**Work to complete**: Apart from the pictures, every entry should be reproduced exactly.

**Extracted data**:
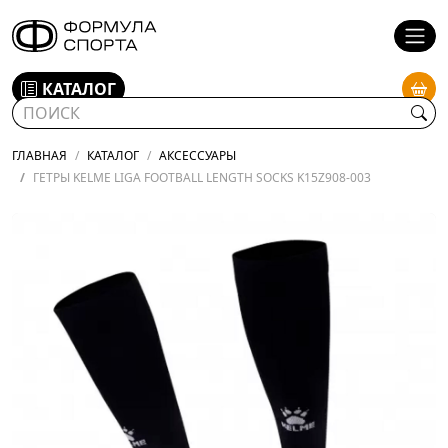
КАТАЛОГ
ГЛАВНАЯ
КАТАЛОГ
АКСЕССУАРЫ
ГЕТРЫ KELME LIGA FOOTBALL LENGTH SOCKS K15Z908-003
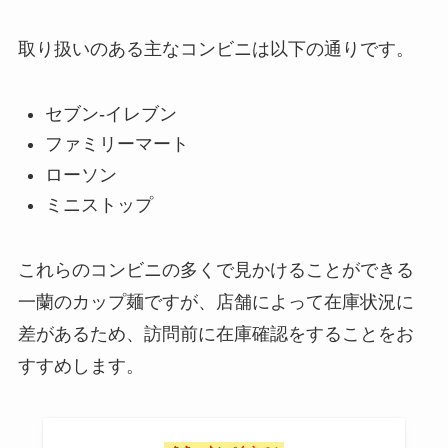
取り扱いのある主なコンビニは以下の通りです。
かっぱえびせんチョコはどこで売
緑寿庵清水 金平糖の取扱店はど
ってる？セブンで買える？通販で
こ？東京ではどこで売ってる？
セブン-イレブン
手に入る？
ファミリーマート
ローソン
雪塩はどこで買える？スーパーや
ミニストップ
カルディで売ってる？値段はいく
ら？
これらのコンビニの多くで見かけることができる
一蘭のカップ麺ですが、店舗によって在庫状況に
トトロのお菓子は通販で買える？
差があるため、訪問前に在庫確認をすることをお
クッキー缶の値段は？通販での取
すすめします。
扱い状況は？
因島はっさくゼリーはどこで売っ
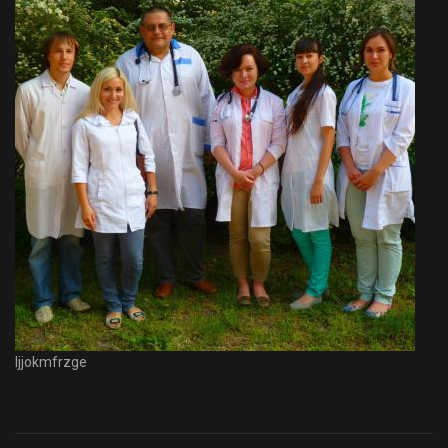
Ijjokmfrzge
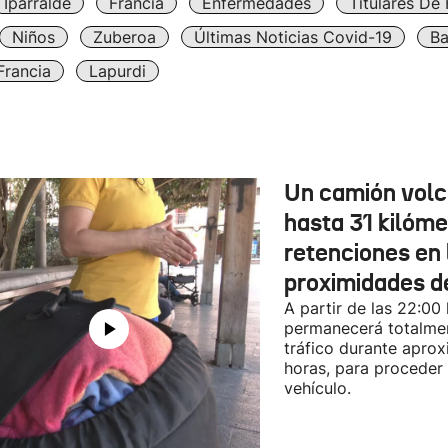
Iparralde
Francia
Enfermedades
Titulares De
Niños
Zuberoa
Últimas Noticias Covid-19
Ba
Francia
Lapurdi
Un camión vol
hasta 31 kilóme
retenciones en 
proximidades d
A partir de las 22:00
permanecerá totalmen
tráfico durante apro
horas, para proceder a
vehículo.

**The completed task**:
КАТАЛОГ
ГЛАВНАЯ
КАТАЛОГ
АКСЕССУАРЫ
ГЕТРЫ KELME LIGA FOOTBALL LENGTH SOCKS K15Z908-003
取り扱いのある主なコンビニは以下の通りです。
かっぱえびせんチョコはどこで売
緑寿庵清水 金平糖の取扱店はど
ってる？セブンで買える？通販で
こ？東京ではどこで売ってる？
セブン-イレブン
手に入る？
ファミリーマート
ローソン
雪塩はどこで買える？スーパーや
ミニストップ
カルディで売ってる？値段はいく
ら？
これらのコンビニの多くで見かけることができる
一蘭のカップ麺ですが、店舗によって在庫状況に
トトロのお菓子は通販で買える？
差があるため、訪問前に在庫確認をすることをお
クッキー缶の値段は？通販での取
すすめします。
扱い状況は？
因島はっさくゼリーはどこで売っ
Ijjokmfrzge
Iparralde
Francia
Enfermedades
Titulares De
Niños
Zuberoa
Últimas Noticias Covid-19
Ba
Francia
Lapurdi
Un camión vol
hasta 31 kilóme
retenciones en 
proximidades d
A partir de las 22:00
permanecerá totalmen
tráfico durante apro
horas, para proceder a
vehículo.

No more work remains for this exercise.